#### Required action:
Your job is to return every line in the data holding the string "HVAC".

#### Listed records:
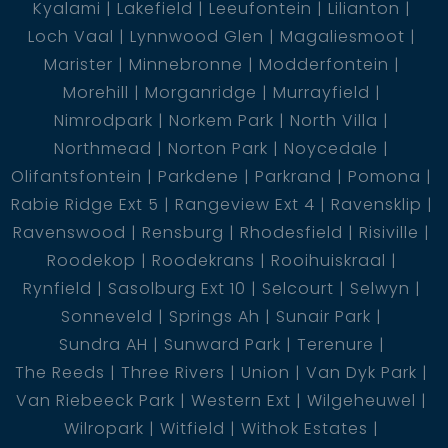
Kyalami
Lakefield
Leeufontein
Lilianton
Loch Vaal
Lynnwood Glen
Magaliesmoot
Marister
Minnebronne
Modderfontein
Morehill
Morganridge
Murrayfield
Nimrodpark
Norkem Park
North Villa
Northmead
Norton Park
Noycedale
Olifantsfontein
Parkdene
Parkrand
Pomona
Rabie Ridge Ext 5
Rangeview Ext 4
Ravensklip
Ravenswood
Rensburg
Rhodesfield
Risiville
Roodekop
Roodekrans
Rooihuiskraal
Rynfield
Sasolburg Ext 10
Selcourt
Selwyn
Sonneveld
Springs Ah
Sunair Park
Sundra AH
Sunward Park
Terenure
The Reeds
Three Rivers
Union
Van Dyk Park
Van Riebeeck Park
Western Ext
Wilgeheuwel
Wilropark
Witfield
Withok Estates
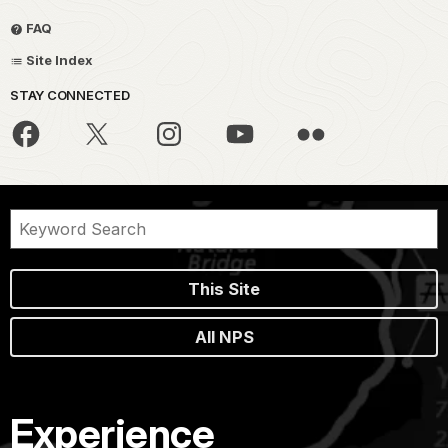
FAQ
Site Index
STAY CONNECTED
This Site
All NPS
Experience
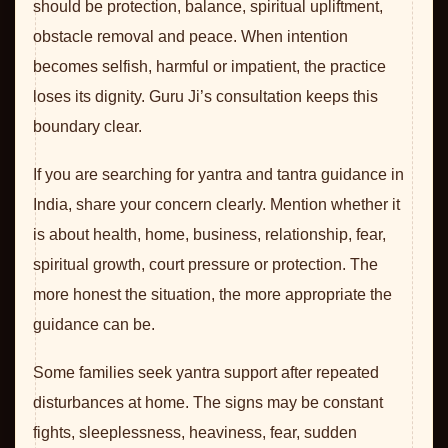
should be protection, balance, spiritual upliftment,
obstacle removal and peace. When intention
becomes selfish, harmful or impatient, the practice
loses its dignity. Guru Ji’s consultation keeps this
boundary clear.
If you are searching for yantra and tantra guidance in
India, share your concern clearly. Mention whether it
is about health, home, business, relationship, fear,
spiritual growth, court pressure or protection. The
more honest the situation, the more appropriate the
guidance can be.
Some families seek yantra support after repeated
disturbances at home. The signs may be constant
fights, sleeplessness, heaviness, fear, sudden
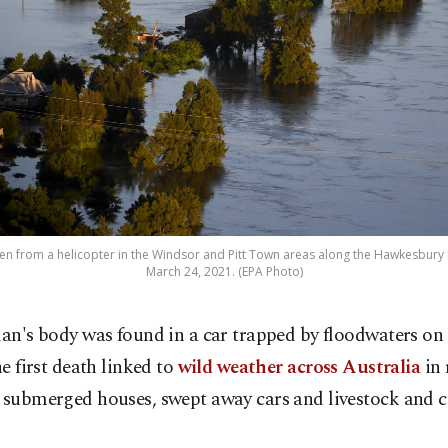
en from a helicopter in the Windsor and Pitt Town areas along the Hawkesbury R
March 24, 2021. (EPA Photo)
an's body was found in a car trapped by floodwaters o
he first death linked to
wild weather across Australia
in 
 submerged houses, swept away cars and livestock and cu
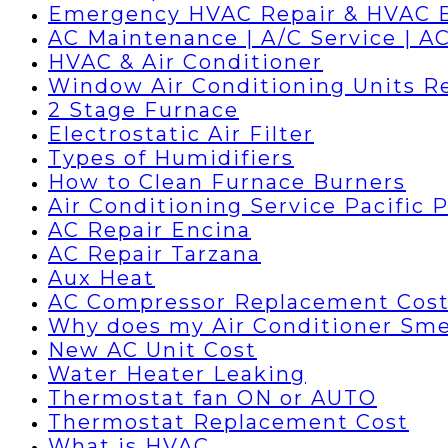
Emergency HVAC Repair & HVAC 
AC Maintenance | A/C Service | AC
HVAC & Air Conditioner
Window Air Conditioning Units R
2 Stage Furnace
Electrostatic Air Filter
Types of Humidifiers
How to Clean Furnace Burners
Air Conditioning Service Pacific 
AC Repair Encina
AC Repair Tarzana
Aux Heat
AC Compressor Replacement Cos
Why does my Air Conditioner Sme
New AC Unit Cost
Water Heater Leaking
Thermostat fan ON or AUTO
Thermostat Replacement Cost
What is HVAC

#### Answer to this exercise:
Emergency HVAC Repair & HVAC 
HVAC & Air Conditioner
What is HVAC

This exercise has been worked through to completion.